- Assignment -
Copy each line of the listing where the word "Google" can be found.

---------------

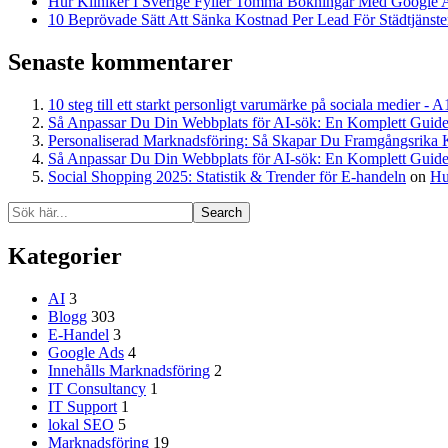
Hur Kliniker I Sverige Fyller Tomma Bokningar Med Google 
10 Beprövade Sätt Att Sänka Kostnad Per Lead För Städtjänster
Senaste kommentarer
10 steg till ett starkt personligt varumärke på sociala medier - 
Så Anpassar Du Din Webbplats för AI-sök: En Komplett Guide
Personaliserad Marknadsföring: Så Skapar Du Framgångsrika 
Så Anpassar Du Din Webbplats för AI-sök: En Komplett Guide
Social Shopping 2025: Statistik & Trender för E-handeln
on
Hu
Search
Kategorier
AI
3
Blogg
303
E-Handel
3
Google Ads
4
Innehålls Marknadsföring
2
IT Consultancy
1
IT Support
1
lokal SEO
5
Marknadsföring
19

---------------

- Solved exercise -
Hur Kliniker I Sverige Fyller Tomma Bokningar Med Google 
Google Ads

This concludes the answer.